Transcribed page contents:
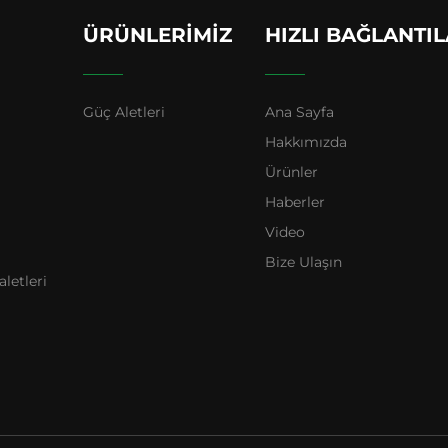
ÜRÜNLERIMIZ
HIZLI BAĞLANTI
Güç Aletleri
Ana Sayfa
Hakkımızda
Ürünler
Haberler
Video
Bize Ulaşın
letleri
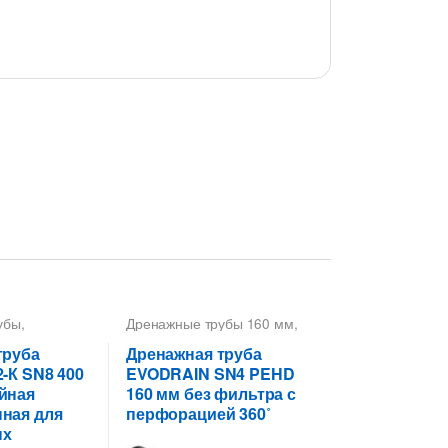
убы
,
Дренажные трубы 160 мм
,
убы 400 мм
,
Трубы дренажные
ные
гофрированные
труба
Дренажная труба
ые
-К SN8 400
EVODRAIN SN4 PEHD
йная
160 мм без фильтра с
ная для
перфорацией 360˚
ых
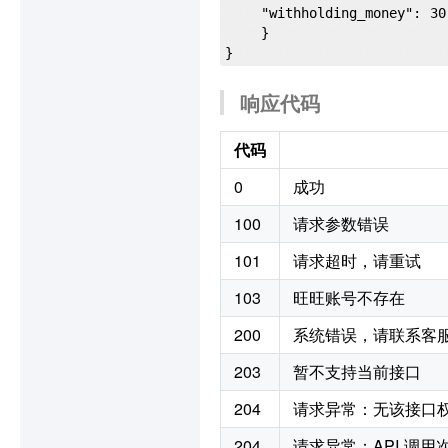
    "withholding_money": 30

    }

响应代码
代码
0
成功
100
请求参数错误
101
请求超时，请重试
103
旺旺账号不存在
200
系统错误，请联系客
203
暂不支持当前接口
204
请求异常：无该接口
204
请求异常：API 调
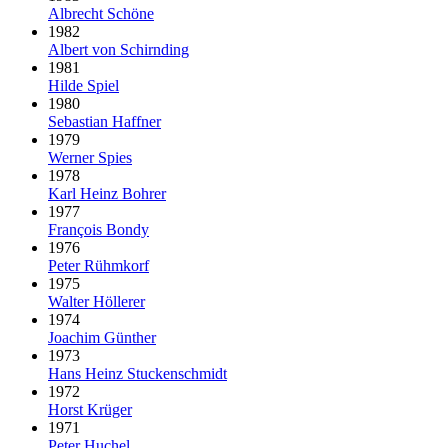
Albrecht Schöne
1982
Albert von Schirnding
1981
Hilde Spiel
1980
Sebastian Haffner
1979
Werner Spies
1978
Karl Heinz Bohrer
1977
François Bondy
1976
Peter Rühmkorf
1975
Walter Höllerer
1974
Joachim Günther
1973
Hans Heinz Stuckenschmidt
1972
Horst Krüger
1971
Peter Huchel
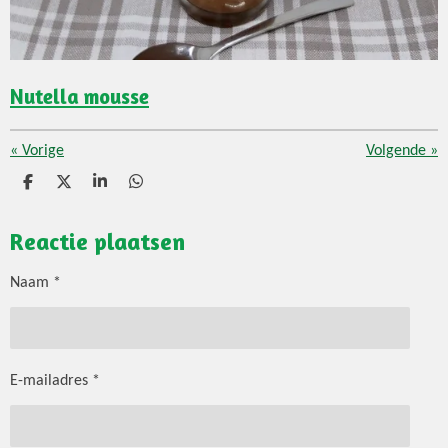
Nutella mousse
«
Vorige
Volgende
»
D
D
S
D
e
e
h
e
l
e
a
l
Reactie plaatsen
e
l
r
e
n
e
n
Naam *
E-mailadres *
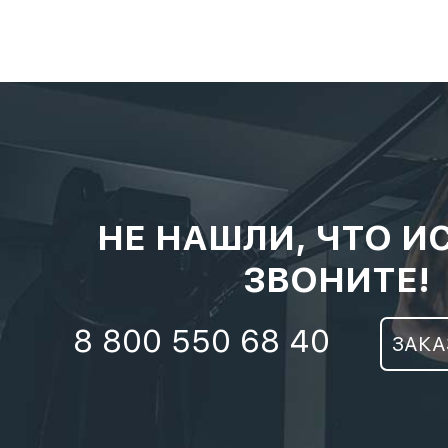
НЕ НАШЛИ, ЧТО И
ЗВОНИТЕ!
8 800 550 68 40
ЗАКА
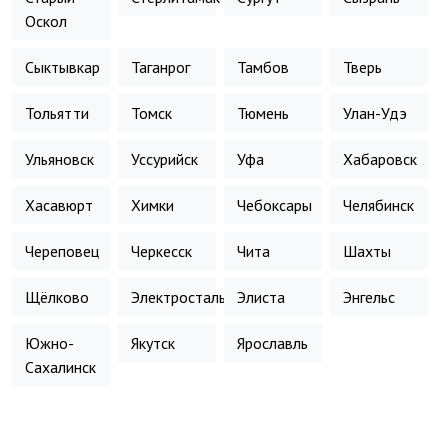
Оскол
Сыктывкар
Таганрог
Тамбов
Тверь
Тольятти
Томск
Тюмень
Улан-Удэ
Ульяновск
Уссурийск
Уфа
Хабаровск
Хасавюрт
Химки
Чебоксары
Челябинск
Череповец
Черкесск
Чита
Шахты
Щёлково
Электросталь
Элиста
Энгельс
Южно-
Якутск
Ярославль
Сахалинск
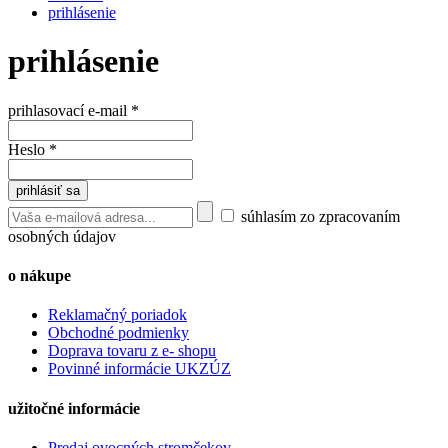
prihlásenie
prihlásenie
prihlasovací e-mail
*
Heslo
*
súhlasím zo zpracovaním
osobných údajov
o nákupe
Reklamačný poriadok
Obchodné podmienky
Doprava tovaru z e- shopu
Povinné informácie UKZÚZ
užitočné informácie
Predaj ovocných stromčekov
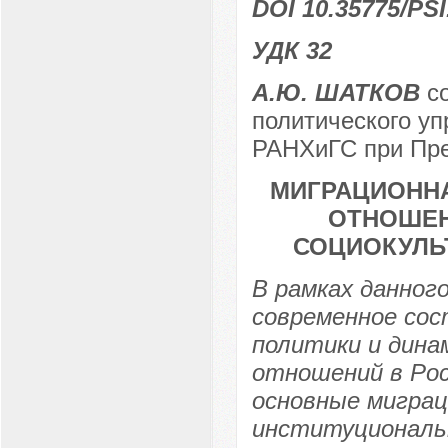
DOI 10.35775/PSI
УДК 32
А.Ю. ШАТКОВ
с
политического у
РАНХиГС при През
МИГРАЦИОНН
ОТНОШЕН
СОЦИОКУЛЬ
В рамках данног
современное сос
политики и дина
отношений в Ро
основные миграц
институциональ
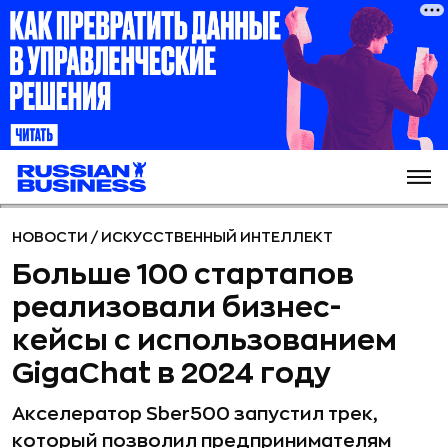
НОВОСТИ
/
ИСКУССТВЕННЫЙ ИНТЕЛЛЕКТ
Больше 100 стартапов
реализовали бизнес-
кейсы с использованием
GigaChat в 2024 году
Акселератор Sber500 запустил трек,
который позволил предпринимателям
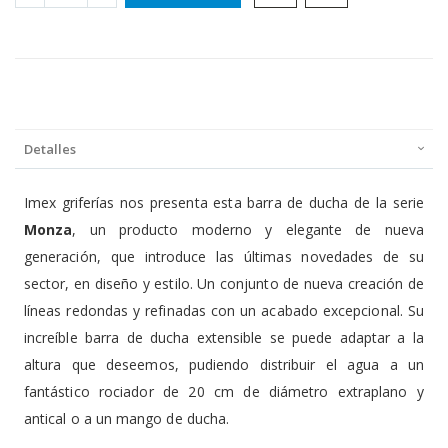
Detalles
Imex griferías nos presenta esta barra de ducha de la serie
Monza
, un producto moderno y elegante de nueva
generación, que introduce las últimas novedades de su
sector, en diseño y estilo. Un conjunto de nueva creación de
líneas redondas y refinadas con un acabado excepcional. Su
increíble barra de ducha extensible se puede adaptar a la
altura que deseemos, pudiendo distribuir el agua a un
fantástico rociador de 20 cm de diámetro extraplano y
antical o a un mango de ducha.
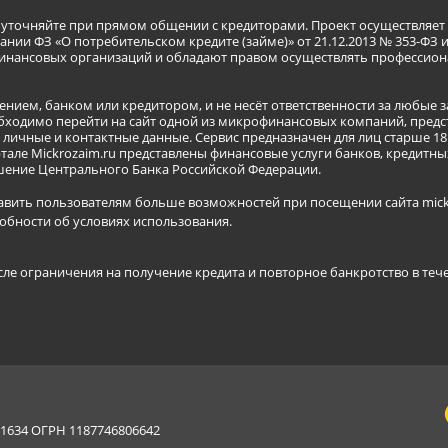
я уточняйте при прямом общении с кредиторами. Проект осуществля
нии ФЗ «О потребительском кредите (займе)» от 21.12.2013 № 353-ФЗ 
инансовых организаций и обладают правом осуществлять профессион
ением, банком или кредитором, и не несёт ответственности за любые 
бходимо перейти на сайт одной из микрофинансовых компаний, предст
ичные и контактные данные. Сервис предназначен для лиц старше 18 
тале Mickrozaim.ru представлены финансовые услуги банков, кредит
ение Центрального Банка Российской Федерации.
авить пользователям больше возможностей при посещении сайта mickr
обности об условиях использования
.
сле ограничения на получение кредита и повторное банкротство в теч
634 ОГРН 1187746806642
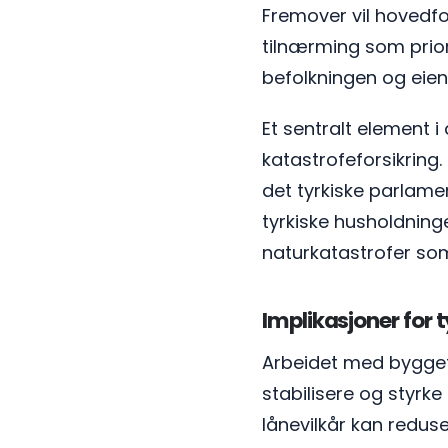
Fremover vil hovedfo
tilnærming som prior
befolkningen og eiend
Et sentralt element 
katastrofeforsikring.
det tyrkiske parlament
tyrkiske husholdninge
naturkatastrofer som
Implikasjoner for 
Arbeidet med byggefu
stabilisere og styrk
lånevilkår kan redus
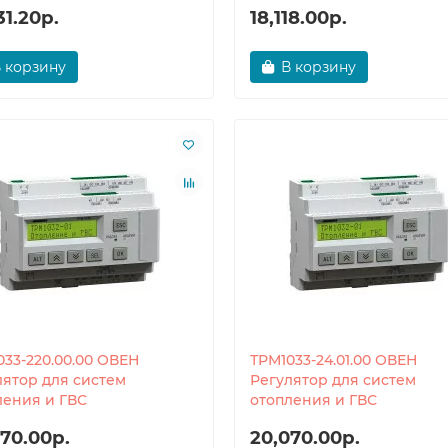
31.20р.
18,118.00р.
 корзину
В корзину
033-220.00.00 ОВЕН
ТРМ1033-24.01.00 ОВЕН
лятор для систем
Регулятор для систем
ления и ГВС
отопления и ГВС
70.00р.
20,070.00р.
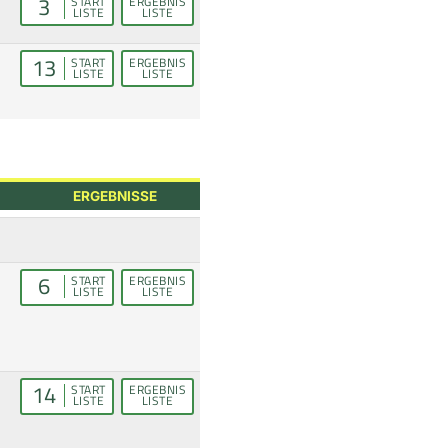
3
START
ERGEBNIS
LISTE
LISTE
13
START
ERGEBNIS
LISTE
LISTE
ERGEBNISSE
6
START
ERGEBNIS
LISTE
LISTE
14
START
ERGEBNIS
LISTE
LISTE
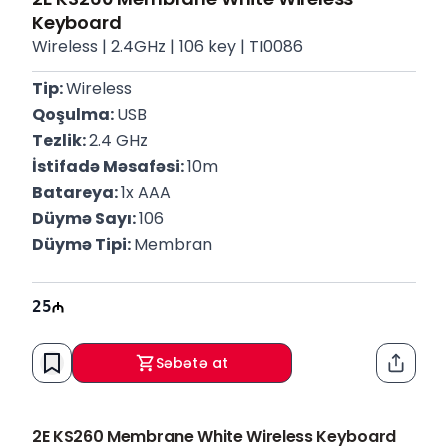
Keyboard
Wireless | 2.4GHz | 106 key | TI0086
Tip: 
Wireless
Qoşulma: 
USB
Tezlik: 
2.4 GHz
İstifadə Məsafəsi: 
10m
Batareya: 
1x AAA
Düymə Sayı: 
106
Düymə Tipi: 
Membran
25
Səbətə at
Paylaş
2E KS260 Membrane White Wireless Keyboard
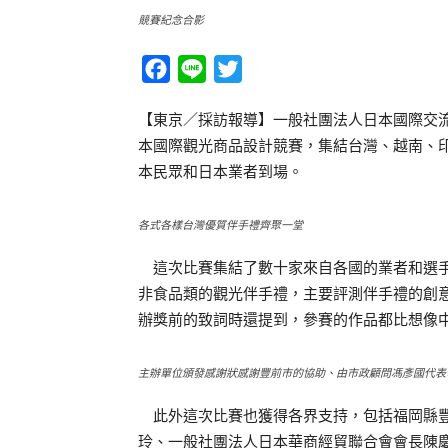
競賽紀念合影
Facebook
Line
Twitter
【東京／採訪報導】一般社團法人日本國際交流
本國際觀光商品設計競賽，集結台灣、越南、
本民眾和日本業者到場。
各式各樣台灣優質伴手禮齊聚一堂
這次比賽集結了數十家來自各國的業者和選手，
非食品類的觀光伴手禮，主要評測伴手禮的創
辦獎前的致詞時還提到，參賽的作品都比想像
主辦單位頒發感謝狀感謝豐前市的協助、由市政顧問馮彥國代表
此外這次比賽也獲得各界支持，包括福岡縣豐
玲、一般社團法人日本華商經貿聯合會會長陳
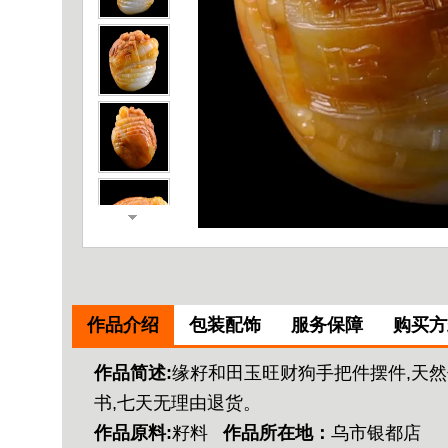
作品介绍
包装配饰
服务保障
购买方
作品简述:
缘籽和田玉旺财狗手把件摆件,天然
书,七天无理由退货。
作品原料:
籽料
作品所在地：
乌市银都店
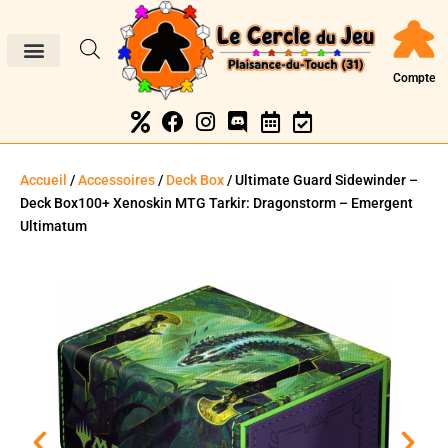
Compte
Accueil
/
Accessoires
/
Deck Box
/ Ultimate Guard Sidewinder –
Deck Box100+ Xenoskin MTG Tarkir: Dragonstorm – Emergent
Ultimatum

▸ **Activity**
Give the records above again in full and exactly, but exclude every picture.

▸ **Solution to the problem**
ÜRÜNLERIMIZ
HIZLI BAĞLANTI
Güç Aletleri
Ana Sayfa
Hakkımızda
Ürünler
Haberler
Video
Bize Ulaşın
letleri
убы
,
Дренажные трубы 160 мм
,
убы 400 мм
,
Трубы дренажные
ные
гофрированные
труба
Дренажная труба
ые
-К SN8 400
EVODRAIN SN4 PEHD
йная
160 мм без фильтра с
ная для
перфорацией 360˚
ых
    "withholding_money": 30

    }

响应代码
代码
0
成功
100
请求参数错误
101
请求超时，请重试
103
旺旺账号不存在
200
系统错误，请联系客
203
暂不支持当前接口
204
请求异常：无该接口
204
请求异常：API 调
Albrecht Schöne
1982
Albert von Schirnding
1981
Hilde Spiel
1980
Sebastian Haffner
1979
Werner Spies
1978
Karl Heinz Bohrer
1977
François Bondy
1976
Peter Rühmkorf
1975
Walter Höllerer
1974
Joachim Günther
1973
Hans Heinz Stuckenschmidt
1972
Horst Krüger
1971
Peter Huchel
Nutella mousse
«
Vorige
Volgende
»
D
D
S
D
e
e
h
e
l
e
a
l
Reactie plaatsen
e
l
r
e
n
e
n
Naam *
E-mailadres *
НЕ НАШЛИ, ЧТО И
ЗВОНИТЕ!
8 800 550 68 40
ЗАКА
Оскол
Сыктывкар
Таганрог
Тамбов
Тверь
Тольятти
Томск
Тюмень
Улан-Удэ
Ульяновск
Уссурийск
Уфа
Хабаровск
Хасавюрт
Химки
Чебоксары
Челябинск
Череповец
Черкесск
Чита
Шахты
Щёлково
Электросталь
Элиста
Энгельс
Южно-
Якутск
Ярославль
Сахалинск
prihlásenie
prihlásenie
prihlasovací e-mail
*
Heslo
*
súhlasím zo zpracovaním
osobných údajov
o nákupe
Reklamačný poriadok
Obchodné podmienky
Doprava tovaru z e- shopu
Povinné informácie UKZÚZ
užitočné informácie
Predaj ovocných stromčekov
DOI 10.35775/PSI
УДК 32
А.Ю. ШАТКОВ
с
политического у
РАНХиГС при През
МИГРАЦИОНН
ОТНОШЕН
СОЦИОКУЛЬ
В рамках данног
современное сос
политики и дина
отношений в Ро
основные миграц
институциональ
НОВОСТИ
/
ИСКУССТВЕННЫЙ ИНТЕЛЛЕКТ
Больше 100 стартапов
реализовали бизнес-
кейсы с использованием
GigaChat в 2024 году
Акселератор Sber500 запустил трек,
который позволил предпринимателям
Detalles
Imex griferías nos presenta esta barra de ducha de la serie
Monza
, un producto moderno y elegante de nueva
generación, que introduce las últimas novedades de su
sector, en diseño y estilo. Un conjunto de nueva creación de
líneas redondas y refinadas con un acabado excepcional. Su
increíble barra de ducha extensible se puede adaptar a la
altura que deseemos, pudiendo distribuir el agua a un
fantástico rociador de 20 cm de diámetro extraplano y
antical o a un mango de ducha.
я уточняйте при прямом общении с кредиторами. Проект осуществля
нии ФЗ «О потребительском кредите (займе)» от 21.12.2013 № 353-ФЗ 
инансовых организаций и обладают правом осуществлять профессион
ением, банком или кредитором, и не несёт ответственности за любые 
бходимо перейти на сайт одной из микрофинансовых компаний, предст
ичные и контактные данные. Сервис предназначен для лиц старше 18 
тале Mickrozaim.ru представлены финансовые услуги банков, кредит
ение Центрального Банка Российской Федерации.
авить пользователям больше возможностей при посещении сайта mickr
обности об условиях использования
.
сле ограничения на получение кредита и повторное банкротство в теч
634 ОГРН 1187746806642
Fremover vil hovedfo
tilnærming som prior
befolkningen og eiend
Et sentralt element 
katastrofeforsikring.
det tyrkiske parlament
tyrkiske husholdninge
naturkatastrofer som
Implikasjoner for 
Arbeidet med byggefu
stabilisere og styrk
lånevilkår kan redus
31.20р.
18,118.00р.
 корзину
В корзину
033-220.00.00 ОВЕН
ТРМ1033-24.01.00 ОВЕН
лятор для систем
Регулятор для систем
ления и ГВС
отопления и ГВС
70.00р.
20,070.00р.
3
START
ERGEBNIS
LISTE
LISTE
13
START
ERGEBNIS
LISTE
LISTE
ERGEBNISSE
6
START
ERGEBNIS
LISTE
LISTE
14
START
ERGEBNIS
LISTE
LISTE
Keyboard
Wireless | 2.4GHz | 106 key | TI0086
Tip: 
Wireless
Qoşulma: 
USB
Tezlik: 
2.4 GHz
İstifadə Məsafəsi: 
10m
Batareya: 
1x AAA
Düymə Sayı: 
106
Düymə Tipi: 
Membran
25
Səbətə at
Paylaş
2E KS260 Membrane White Wireless Keyboard
競賽紀念合影
Facebook
Line
Twitter
【東京／採訪報導】一般社團法人日本國際交流
本國際觀光商品設計競賽，集結台灣、越南、
本民眾和日本業者到場。
各式各樣台灣優質伴手禮齊聚一堂
這次比賽集結了數十家來自各國的業者和選手，
非食品類的觀光伴手禮，主要評測伴手禮的創
辦獎前的致詞時還提到，參賽的作品都比想像
主辦單位頒發感謝狀感謝豐前市的協助、由市政顧問馮彥國代表
此外這次比賽也獲得各界支持，包括福岡縣豐
玲、一般社團法人日本華商經貿聯合會會長陳
作品介绍
包装配饰
服务保障
购买方
作品简述:
缘籽和田玉旺财狗手把件摆件,天然
书,七天无理由退货。
作品原料:
籽料
作品所在地：
乌市银都店
Compte
Accueil
/
Accessoires
/
Deck Box
/ Ultimate Guard Sidewinder –
Deck Box100+ Xenoskin MTG Tarkir: Dragonstorm – Emergent
Ultimatum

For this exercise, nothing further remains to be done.